Tax-cutting “zealots” and “radicals,” as we’re known around here – and there are about 533,000 of us still in Colorado at last count Tuesday – have plenty of other problems to worry about, namely Referendums E and F and G and so on.
How soon until we face our next fiscal crises? Days? Months?
Conservative bellyaching about voters being swindled, however, is a waste of time. Voters either see through deceitful campaigns and daily (sometimes twice daily) scare-mongering editorials or they don’t.
Likewise, a lawsuit to stop Referendum C, such as the one the Independence Institute’s Jon Caldara has floated, is equally a waste of time. Worse, it would undermine the will of the people.
So what happens next? Democrats have their victory – a huge tax increase. And as a bonus, they have front-row seats to a mud-wrestling match between conservatives and various apostates.
Will these two groups get together for a heartwarming “Kumbaya”? Practicality says they will. How boring.
“This wasn’t just a difference of opinion among Republicans; this got more personal than that,” says political analyst Eric Sonderman. “The zings being thrown back and forth, these were not philosophical; they got to be pretty down and dirty.”
We all know down and dirty is best.

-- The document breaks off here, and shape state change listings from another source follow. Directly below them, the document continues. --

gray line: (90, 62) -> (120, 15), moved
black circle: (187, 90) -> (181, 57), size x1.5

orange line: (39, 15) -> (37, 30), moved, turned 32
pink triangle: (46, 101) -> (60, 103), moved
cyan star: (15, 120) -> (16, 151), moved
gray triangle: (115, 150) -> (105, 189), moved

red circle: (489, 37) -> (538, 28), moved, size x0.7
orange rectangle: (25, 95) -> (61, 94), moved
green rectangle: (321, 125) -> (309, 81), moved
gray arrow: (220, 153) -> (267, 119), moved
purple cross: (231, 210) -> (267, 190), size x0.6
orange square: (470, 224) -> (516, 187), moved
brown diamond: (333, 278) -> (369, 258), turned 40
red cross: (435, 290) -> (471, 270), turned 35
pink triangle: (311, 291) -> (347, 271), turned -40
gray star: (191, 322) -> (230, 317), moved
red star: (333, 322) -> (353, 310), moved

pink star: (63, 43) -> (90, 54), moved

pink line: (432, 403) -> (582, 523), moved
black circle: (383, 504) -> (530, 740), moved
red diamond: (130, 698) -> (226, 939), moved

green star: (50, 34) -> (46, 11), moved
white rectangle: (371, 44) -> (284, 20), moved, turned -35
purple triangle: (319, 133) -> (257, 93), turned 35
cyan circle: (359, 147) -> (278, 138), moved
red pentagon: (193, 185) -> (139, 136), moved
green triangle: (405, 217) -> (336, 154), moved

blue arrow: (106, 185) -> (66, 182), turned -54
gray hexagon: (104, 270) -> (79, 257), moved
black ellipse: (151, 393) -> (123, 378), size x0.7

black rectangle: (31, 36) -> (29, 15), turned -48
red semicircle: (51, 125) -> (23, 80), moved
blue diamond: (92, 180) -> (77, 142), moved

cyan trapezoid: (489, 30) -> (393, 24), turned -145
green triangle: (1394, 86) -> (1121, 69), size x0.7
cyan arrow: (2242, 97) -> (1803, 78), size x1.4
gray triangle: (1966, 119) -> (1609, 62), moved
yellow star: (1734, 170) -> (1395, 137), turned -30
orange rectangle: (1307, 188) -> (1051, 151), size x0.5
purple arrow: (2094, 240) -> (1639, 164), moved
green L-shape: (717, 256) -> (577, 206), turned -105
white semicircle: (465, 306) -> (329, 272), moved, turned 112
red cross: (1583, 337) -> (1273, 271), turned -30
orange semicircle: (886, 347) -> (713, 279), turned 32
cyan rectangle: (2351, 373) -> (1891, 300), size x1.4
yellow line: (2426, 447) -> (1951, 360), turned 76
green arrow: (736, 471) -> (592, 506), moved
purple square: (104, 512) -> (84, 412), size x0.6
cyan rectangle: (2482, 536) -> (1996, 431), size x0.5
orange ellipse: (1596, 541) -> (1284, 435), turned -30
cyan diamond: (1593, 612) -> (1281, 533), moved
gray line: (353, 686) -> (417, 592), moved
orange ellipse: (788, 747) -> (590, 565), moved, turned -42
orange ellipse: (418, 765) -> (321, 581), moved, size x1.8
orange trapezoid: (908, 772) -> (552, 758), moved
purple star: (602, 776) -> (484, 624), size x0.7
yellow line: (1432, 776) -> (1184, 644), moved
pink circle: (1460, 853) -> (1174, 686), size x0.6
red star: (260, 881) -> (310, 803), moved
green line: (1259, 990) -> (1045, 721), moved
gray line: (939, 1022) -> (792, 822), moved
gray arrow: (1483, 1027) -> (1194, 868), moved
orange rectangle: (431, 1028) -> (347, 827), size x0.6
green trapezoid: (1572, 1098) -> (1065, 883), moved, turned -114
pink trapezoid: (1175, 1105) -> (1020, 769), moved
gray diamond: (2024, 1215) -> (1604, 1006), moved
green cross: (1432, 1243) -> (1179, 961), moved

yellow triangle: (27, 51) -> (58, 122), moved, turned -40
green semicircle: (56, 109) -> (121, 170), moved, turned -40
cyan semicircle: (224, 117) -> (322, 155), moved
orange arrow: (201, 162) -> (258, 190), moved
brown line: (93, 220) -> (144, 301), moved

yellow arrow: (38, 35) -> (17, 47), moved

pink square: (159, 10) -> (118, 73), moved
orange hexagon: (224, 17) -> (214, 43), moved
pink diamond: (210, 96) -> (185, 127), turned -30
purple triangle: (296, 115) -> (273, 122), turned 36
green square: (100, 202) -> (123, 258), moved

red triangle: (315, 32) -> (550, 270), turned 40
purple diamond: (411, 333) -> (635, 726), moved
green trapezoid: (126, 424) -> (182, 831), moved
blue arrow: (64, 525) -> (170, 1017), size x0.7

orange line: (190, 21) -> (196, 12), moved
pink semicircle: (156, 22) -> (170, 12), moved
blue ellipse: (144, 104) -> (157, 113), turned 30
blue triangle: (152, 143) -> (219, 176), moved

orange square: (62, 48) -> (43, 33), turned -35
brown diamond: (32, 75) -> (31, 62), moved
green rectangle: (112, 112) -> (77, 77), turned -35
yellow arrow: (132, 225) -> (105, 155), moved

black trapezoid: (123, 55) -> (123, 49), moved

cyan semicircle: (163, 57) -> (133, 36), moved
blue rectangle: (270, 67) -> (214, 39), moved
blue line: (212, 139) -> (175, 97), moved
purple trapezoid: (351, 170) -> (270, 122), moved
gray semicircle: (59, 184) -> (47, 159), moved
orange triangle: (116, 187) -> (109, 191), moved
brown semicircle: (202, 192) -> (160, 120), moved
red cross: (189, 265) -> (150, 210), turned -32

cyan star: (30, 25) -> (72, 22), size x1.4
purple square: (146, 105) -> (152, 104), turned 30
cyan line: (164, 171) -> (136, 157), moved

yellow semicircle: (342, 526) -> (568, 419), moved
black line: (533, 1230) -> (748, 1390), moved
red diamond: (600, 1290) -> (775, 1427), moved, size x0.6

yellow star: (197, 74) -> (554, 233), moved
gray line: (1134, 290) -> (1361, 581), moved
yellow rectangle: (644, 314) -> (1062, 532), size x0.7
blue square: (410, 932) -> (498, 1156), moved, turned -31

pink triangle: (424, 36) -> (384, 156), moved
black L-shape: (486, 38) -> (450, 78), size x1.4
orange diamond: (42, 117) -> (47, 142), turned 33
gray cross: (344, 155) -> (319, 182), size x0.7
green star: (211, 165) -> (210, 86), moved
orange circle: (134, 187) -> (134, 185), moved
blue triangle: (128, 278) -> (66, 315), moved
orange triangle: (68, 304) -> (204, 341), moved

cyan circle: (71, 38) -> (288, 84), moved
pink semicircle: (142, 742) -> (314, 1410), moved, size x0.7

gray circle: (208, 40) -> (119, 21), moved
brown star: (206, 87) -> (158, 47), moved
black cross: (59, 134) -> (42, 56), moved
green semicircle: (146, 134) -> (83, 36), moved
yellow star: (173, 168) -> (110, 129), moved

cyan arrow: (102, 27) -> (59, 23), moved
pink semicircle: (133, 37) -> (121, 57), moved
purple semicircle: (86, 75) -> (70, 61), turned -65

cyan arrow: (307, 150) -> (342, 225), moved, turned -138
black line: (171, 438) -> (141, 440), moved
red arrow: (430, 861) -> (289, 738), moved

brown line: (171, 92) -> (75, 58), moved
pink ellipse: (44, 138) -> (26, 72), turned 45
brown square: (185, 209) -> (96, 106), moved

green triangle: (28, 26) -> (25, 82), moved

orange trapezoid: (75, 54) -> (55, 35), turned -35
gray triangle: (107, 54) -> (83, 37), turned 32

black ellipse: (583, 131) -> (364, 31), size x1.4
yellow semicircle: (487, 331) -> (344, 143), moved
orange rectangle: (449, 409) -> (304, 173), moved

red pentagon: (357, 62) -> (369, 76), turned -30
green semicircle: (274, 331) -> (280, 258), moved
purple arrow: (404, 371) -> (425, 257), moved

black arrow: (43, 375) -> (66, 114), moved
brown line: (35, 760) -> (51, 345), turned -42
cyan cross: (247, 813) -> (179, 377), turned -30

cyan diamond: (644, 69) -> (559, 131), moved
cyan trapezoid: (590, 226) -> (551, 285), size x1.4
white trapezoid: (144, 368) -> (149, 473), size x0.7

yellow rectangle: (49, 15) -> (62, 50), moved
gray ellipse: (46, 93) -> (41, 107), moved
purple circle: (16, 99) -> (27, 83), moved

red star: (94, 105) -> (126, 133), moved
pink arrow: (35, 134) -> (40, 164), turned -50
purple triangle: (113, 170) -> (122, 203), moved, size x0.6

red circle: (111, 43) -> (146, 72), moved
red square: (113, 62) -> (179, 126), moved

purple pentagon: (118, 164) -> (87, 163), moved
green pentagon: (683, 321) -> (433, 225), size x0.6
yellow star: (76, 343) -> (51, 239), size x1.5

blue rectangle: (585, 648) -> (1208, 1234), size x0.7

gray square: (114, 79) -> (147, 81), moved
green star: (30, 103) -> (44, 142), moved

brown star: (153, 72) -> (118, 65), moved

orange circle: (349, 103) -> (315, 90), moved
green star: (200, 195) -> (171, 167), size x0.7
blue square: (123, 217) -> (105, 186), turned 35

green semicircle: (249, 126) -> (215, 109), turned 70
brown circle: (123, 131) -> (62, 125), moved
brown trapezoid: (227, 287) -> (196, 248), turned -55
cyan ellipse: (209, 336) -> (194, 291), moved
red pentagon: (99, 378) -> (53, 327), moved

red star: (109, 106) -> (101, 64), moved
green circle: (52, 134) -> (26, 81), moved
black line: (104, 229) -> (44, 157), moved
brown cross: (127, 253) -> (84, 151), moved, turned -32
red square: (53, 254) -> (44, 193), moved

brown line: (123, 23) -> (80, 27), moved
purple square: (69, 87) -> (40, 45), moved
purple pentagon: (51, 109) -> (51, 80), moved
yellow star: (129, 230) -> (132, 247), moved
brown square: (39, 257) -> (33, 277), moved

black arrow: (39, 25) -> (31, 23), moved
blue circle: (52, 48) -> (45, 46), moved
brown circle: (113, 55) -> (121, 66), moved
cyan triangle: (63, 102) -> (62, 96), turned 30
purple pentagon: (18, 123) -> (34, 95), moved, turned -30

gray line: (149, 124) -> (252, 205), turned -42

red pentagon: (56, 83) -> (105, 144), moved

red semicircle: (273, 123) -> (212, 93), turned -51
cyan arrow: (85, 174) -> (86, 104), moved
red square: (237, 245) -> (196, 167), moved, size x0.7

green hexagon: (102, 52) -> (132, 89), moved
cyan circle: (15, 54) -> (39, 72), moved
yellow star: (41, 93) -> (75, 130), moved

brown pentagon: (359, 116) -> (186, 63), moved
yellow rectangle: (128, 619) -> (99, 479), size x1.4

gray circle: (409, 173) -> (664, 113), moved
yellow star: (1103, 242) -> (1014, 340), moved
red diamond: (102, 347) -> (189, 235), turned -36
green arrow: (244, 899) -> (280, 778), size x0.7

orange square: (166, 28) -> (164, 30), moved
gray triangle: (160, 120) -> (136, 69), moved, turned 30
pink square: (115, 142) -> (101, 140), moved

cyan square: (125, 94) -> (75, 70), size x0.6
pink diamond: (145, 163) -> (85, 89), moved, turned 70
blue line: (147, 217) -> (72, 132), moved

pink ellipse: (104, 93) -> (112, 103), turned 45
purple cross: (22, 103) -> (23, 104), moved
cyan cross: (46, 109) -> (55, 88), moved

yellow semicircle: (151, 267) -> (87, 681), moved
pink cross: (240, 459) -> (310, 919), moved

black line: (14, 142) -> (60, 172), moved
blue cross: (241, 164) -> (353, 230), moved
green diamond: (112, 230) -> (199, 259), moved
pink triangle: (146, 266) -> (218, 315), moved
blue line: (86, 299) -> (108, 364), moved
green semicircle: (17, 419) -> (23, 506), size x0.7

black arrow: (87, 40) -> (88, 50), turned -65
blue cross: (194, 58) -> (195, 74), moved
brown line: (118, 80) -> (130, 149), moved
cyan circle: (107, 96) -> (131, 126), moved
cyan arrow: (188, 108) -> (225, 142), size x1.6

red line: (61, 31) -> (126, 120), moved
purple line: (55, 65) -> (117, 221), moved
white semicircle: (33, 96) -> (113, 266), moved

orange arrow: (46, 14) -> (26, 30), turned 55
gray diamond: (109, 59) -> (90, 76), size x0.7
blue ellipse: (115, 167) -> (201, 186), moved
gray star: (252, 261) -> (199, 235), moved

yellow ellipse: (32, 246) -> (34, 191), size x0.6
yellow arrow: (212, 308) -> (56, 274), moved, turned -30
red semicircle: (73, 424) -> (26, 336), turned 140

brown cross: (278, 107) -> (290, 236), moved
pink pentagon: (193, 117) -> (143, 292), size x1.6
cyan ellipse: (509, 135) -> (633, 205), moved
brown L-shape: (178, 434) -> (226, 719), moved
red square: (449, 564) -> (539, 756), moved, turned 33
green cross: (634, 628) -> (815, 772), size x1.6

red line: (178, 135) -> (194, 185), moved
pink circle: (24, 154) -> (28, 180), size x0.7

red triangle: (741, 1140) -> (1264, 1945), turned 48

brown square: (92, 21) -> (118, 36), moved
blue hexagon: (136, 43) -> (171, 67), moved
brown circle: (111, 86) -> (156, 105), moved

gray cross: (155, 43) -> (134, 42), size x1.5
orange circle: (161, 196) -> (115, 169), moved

Not for personal reasons, but for ideological ones. Most of us don’t vote for politicians because we want to see bipartisan spooning. We vote for people who we believe will implement our belief system into policy.
Nationally, this has caused a mutiny of sorts. Conservatives have begun to push back when it comes to the unrestrained spending habits of the supposedly conservative Bush administration. They’ve had enough of the pork-producing plant, sometimes known as Congress.
They had no patience for the administration’s cronyism and mediocrity of a recent Supreme Court pick. Now, they have themselves a qualified and, hopefully, staunch defender of the Constitution.
Perhaps this trend will continue in Colorado. If pusillanimous Republicans can’t stand up for limited government, perhaps someone else can.
“There was a generalized perception that the state budget was a mess, and in 2004, it was looking like Republicans and the legislature were fiddling with all these fringe issues while Rome was burning,” Sonderman said.
They were fiddling around with silly social issues, and during the C and D campaign, they were fiddling around at the Mexican border or worried about hurting the governor’s feelings.
The dividing lines in the Republican Party, according to Sonderman, are between “governing” Republicans and “ideological” Republicans, who have a core philosophy.
But now that TABOR has been “fixed,” Sonderman explains, the average voter is going to perceive that the budget is healthy again, that state government is awash in funds.
“Given that, who do you want to give the car keys to?” wonders Sonderman. “The people who have been whining about TABOR for years or those who have traditionally been fiscal conservatives?”
Fact is, Democrats, who have been beating the pants off Republicans in this state for the past two years, have foreseen this dilemma.
In Sunday’s Post, for instance, Speaker of the House Andrew Romanoff – after quoting Ronald Reagan, no less – writes that, for the Democratic legislature, “accountability will be our watchword.”
That is great news, if it comes true.
Still, when a leading Democrat sounds more conservative than governing Republicans, you know something is wrong in Colorado.